Exercise requirements
From the line containing "(Schöna - Bad" down to the last line of the data, output each line word for word and include nothing else.
◆ ◆ ◆ ◆ ◆ ◆ ◆
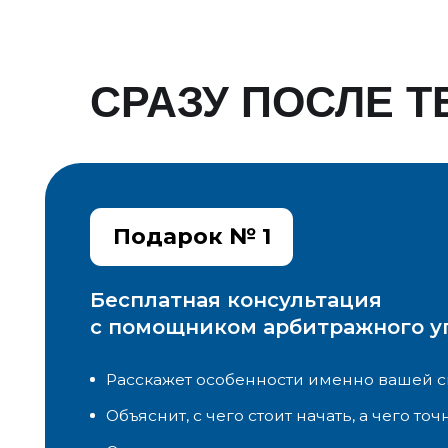
с помощником арбитражного упра
Расскажет особенности именно вашей ситуац
Объяснит, с чего стоит начать, а чего точно не 
Ответит на все интересующие вас вопросы
Подарок № 2
Самый большой пакет материалов п
банкротству и списанию долгов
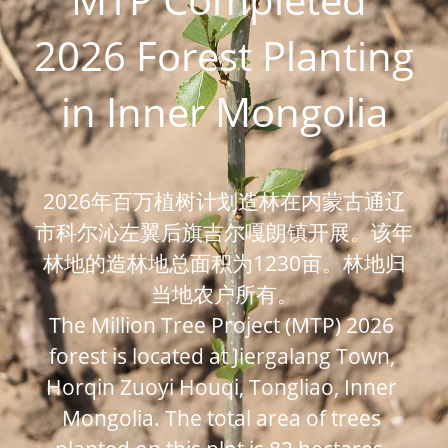
2026 Forest Planting 
in Inner Mongolia
2026年百万植树计划造林在内蒙古通辽
市科尔沁左翼后旗吉尔嘎朗镇开展。该年
林地的造林地总面积为1230亩。林地归
当地农户所有。
The Million Tree Project (MTP) 2026 
forest is located at Jiergalang Town, 
Horqin Zuoyi Houqi, Tongliao, Inner 
Mongolia. The total area of trees 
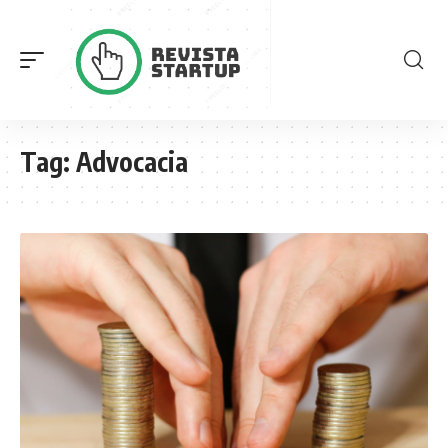
Tag:
Advocacia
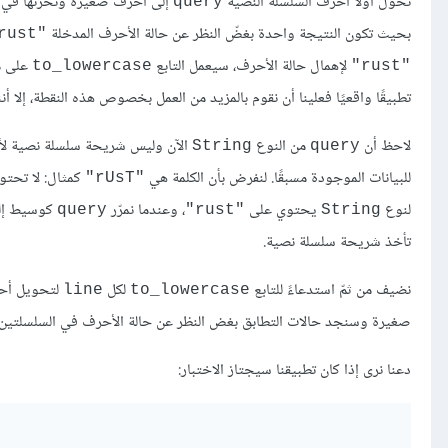
نحوّل أولًا أحرف السلسلة النصية
إلى أحرف صغيرة ونخزّنها في 
query
بحيث تكون النتيجة واحدة بغضّ النظر عن حالة الأحرف المدخلة
"rust"
لإهمال حالة الأحرف، سيعمل التابع
to_lowercase
"rust"
تطبيقًا واقعيًا فعلينا أن نقوم بالمزيد من العمل بخصوص هذه النقطة، إلا أ
لاحظ أن
من النوع
الآن وليس شريحة سلسلة نصية لأن
String
query
للبيانات الموجودة مسبقًا. لنفرض بأن الكلمة هي
كمثال: لا تحت
"rUsT"
لنوع
يحتوي على
، وعندما نمرّر
كوسيط إلى
query
"rust"
String
تأخذ شريحة سلسلة نصية.
نضيف من ثمّ استدعاءً للتابع
لكل
لتحويل أحر
line
to_lowercase
صغيرة وسنجد حالات التطابق بغض النظر عن حالة الأحرف في السلسلتين 
دعنا نرى إذا كان تطبيقنا سيجتاز الاختبار:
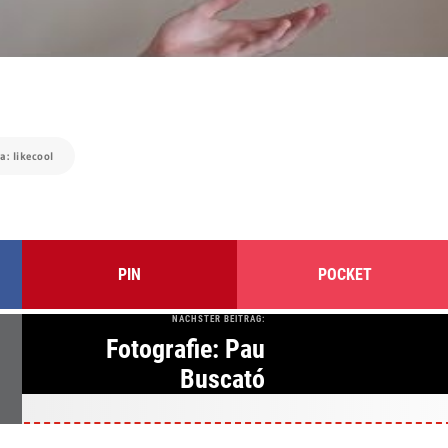
ia: likecool
PIN
POCKET
NÄCHSTER BEITRAG:
Fotografie: Pau
Buscató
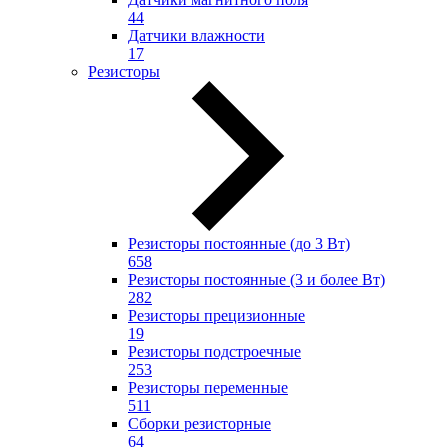
44
Датчики влажности
17
Резисторы
Резисторы постоянные (до 3 Вт)
658
Резисторы постоянные (3 и более Вт)
282
Резисторы прецизионные
19
Резисторы подстроечные
253
Резисторы переменные
511
Сборки резисторные
64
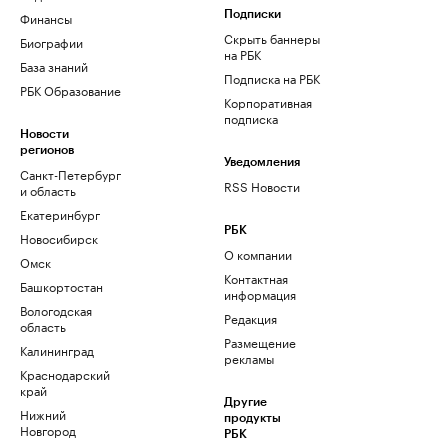
Финансы
Подписки
Скрыть баннеры
Биографии
на РБК
База знаний
Подписка на РБК
РБК Образование
Корпоративная
подписка
Новости
регионов
Уведомления
Санкт-Петербург
RSS Новости
и область
Екатеринбург
РБК
Новосибирск
О компании
Омск
Контактная
Башкортостан
информация
Вологодская
Редакция
область
Размещение
Калининград
рекламы
Краснодарский
край
Другие
Нижний
продукты
Новгород
РБК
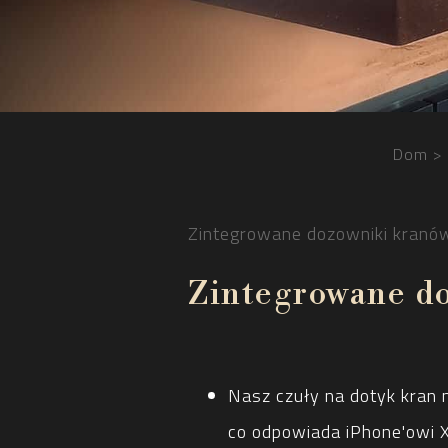
Dom
Zintegrowane dozowniki kranó
Zintegrowane d
Nasz czuły na dotyk kran
co odpowiada iPhone'owi X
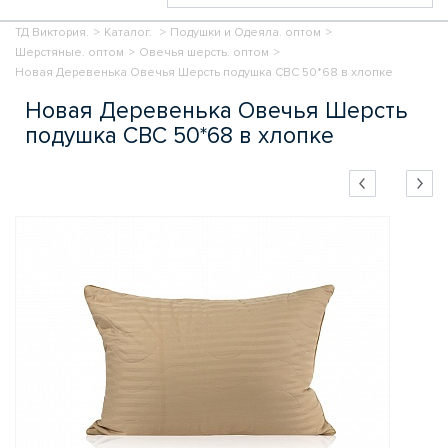
ТД Виктория.
>
Каталог.
>
Подушки и Одеяла. оптом
>
Шерстяные. оптом
>
Овечья шерсть. оптом
>
Новая Деревенька Овечья Шерсть подушка СВС 50*68 в хлопке
Новая Деревенька Овечья Шерсть
подушка СВС 50*68 в хлопке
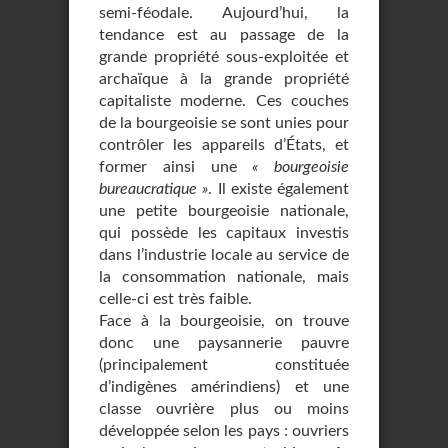
semi-féodale. Aujourd’hui, la
tendance est au passage de la
grande propriété sous-exploitée et
archaïque à la grande propriété
capitaliste moderne. Ces couches
de la bourgeoisie se sont unies pour
contrôler les appareils d’États, et
former ainsi une
« bourgeoisie
bureaucratique »
. Il existe également
une petite bourgeoisie nationale,
qui possède les capitaux investis
dans l’industrie locale au service de
la consommation nationale, mais
celle-ci est très faible.
Face à la bourgeoisie, on trouve
donc une paysannerie pauvre
(principalement constituée
d’indigènes amérindiens) et une
classe ouvrière plus ou moins
développée selon les pays : ouvriers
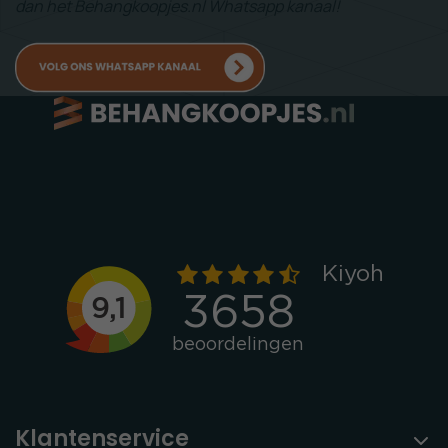
dan het Behangkoopjes.nl Whatsapp kanaal!
Klantenservice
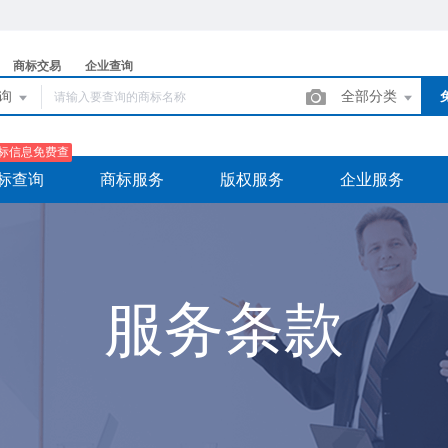
商标交易
企业查询
查询
全部分类
标信息免费查
标查询
商标服务
版权服务
企业服务
服务条款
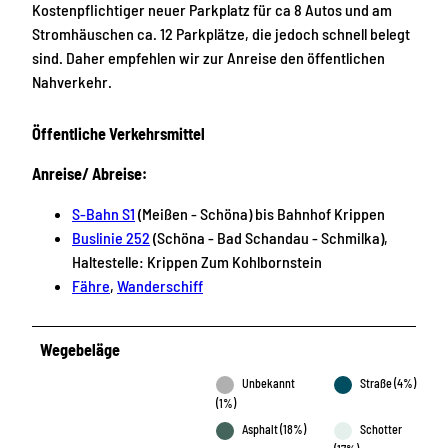
Kostenpflichtiger neuer Parkplatz für ca 8 Autos und am
Stromhäuschen ca. 12 Parkplätze, die jedoch schnell belegt
sind. Daher empfehlen wir zur Anreise den öffentlichen
Nahverkehr.
Öffentliche Verkehrsmittel
Anreise/ Abreise:
S-Bahn S1
(Meißen - Schöna) bis Bahnhof Krippen
Buslinie 252
(Schöna - Bad Schandau - Schmilka),
Haltestelle: Krippen Zum Kohlbornstein
Fähre
,
Wanderschiff
Wegebeläge
Unbekannt
Straße (4%)
(1%)
Asphalt (18%)
Schotter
◆ ◆ ◆ ◆ ◆ ◆ ◆
Solution below
(Schöna - Bad Schandau - Schmilka),
Haltestelle: Krippen Zum Kohlbornstein
Fähre
,
Wanderschiff
Wegebeläge
Unbekannt
Straße (4%)
(1%)
Asphalt (18%)
Schotter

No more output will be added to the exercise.